I think most of us have had some of these experiences, or ones very like them, and I am nearly certain that there are many, many more people who have had them too.
I have, ever since I was a little girl. At that time, I either sensed, or knew, that the grown-ups would say I "was telling stories" (lying) if I mentioned them so I didn't. If I was scared by them, I cried, then said I didn't know what had scared me.
When I was about twelve, I finally told me mother about these experiences, and she admitted she sometimes had similar ones,
She had discussed this with an elder lady - a close friend who had said then that she should be very careful not to tell people about this, as "they will either say you are demented, or a witch" ( west of Scotland, 7 miles outside Glasgow in the 1950s).
She had added, "watch the wean (meaning me) she sees them too." which my mother had disbelieved at that time, but followed the advice not to talk about these experiences.
I have always been very cautious who I told about it, as my great aunt was right: people do treat you very oddly if you refer to the matter.
I have both good and bad experiences (and many of them). Some of the latter have been so bad that I have had to make an excuse to get out of the place concerned, if I was with people I didn't dare tell what was really wrong. Once in the kitchen of a stately home open for visitors, outside Pitlochry, once in a church crypt in Kolding in Denmark, and one of the very worst in the open air walking along Alstersee (Binnenalster) in Hamburg.
I had no previous knowledge of any of these places when I had these scary experiences, bad enough to make me feel, but not be, physically sick, and to shake quite uncontrollably, so I was not influenced by knowledge of anything that may have happened there.

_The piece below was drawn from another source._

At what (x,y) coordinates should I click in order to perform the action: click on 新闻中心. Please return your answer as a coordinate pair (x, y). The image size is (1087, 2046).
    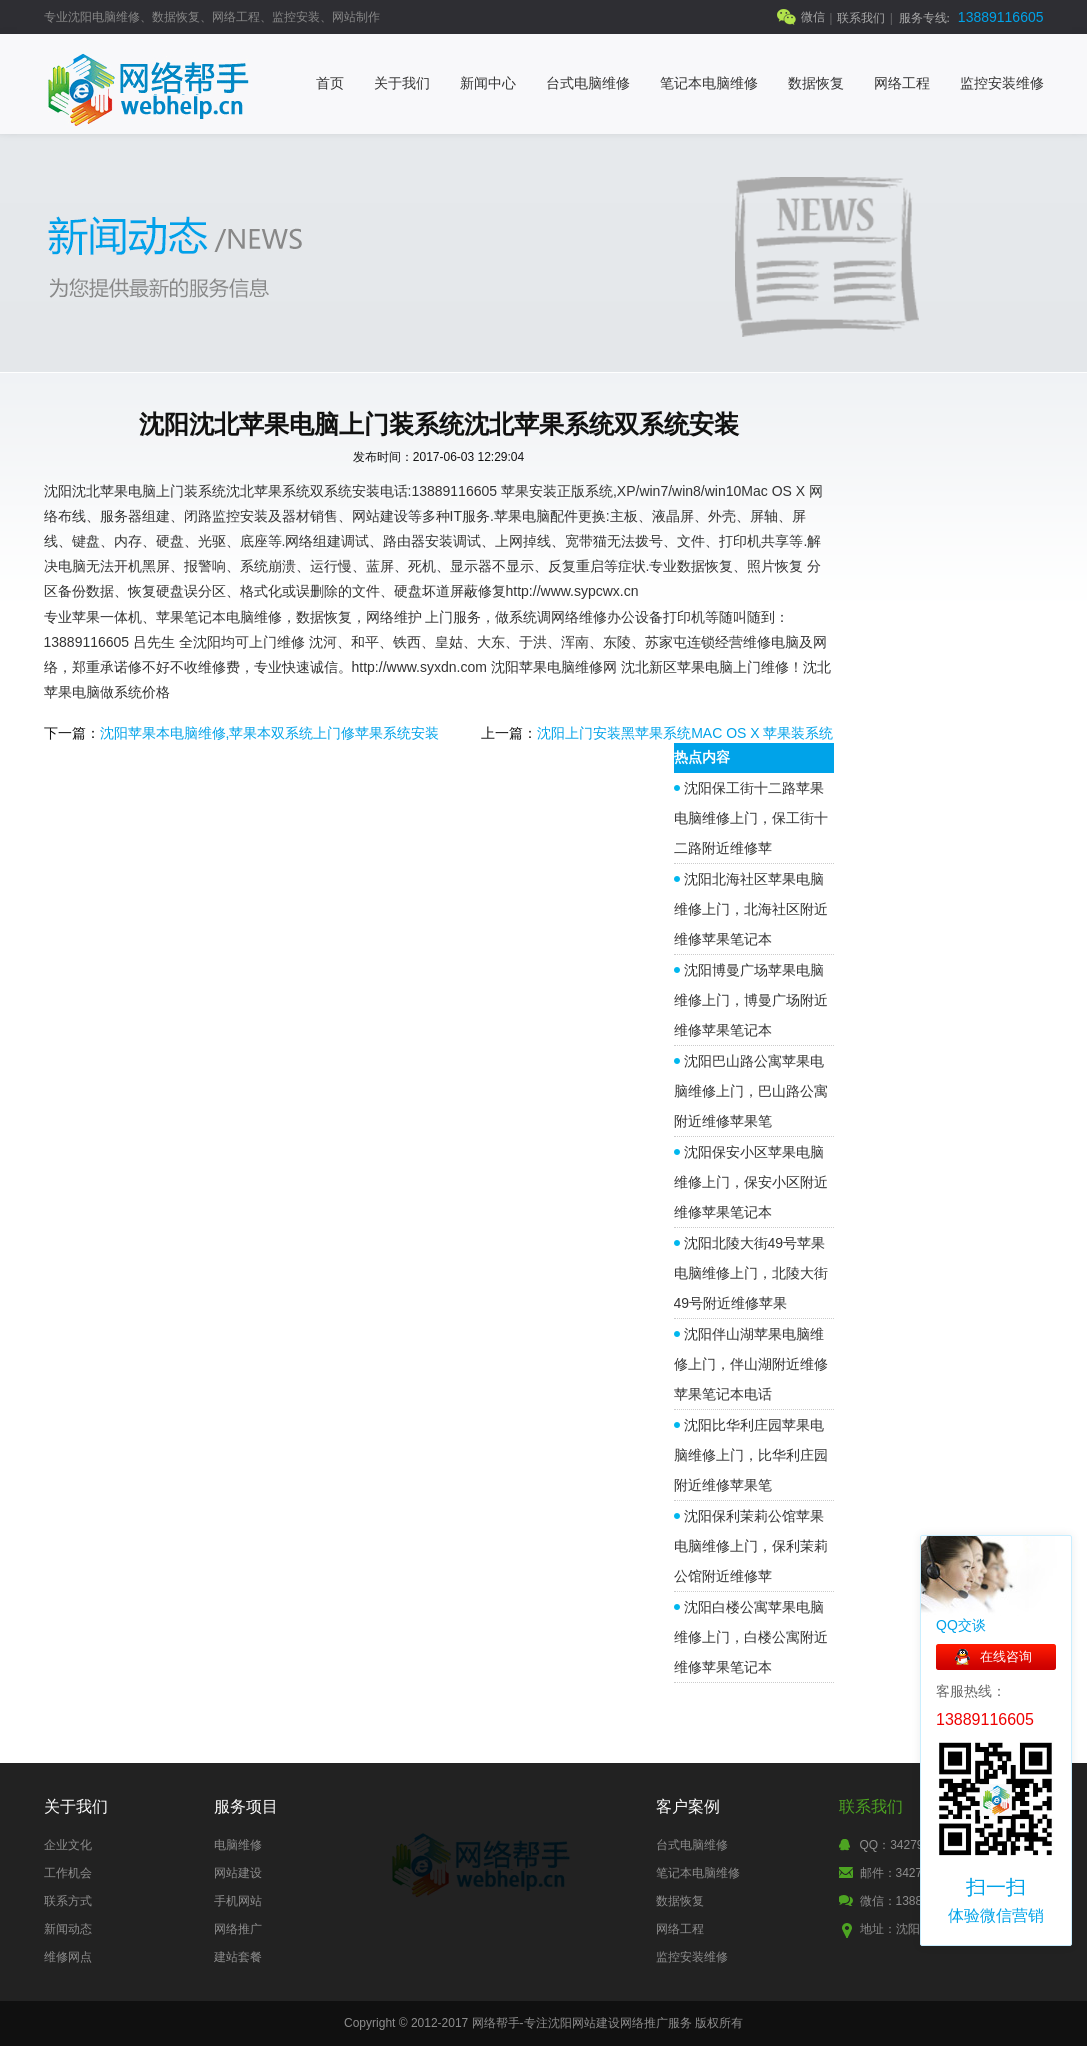     Looking at the image, I should click on (488, 83).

To those of you who are scared in your own homes: you might want to consider asking the advice of an Anglican or Catholic priest - both churches have prayers for blessing houses, which I have known work even if the householder did not believe that sprinkling holy water and blessing a house could possibly have any effect.
Fortunately, for me the good experiences are far more frequent than the bad, my mother (dead 7 years at the time) was with us in the hospice when I said good-bye to my dying sister, who occasionally walks down the street behind DH and I in in a town that we never were all in at once, my late father walked up the stairs here ( a house he had never been in ) one night exactly as he did in my childhood when coming home from night visits in his practice, and cats we have loved and in the course of nature lost, pop in and say hullo, even although some of them never were here either.
And like the rest of you, I am not on drugs, asleep, intoxicated or deemed mentally unfit when these things occur.
I think it is part of human existence as most cultures have similar unexplained events, that remain unexplained because our world is domineered by the scientific approach that states that anything that cannot be proved to exist, does not actually exist.
Incidently, I see the cats, but not my parents or sister - I just know they are there, suddenly for a few minutes, then they go away again.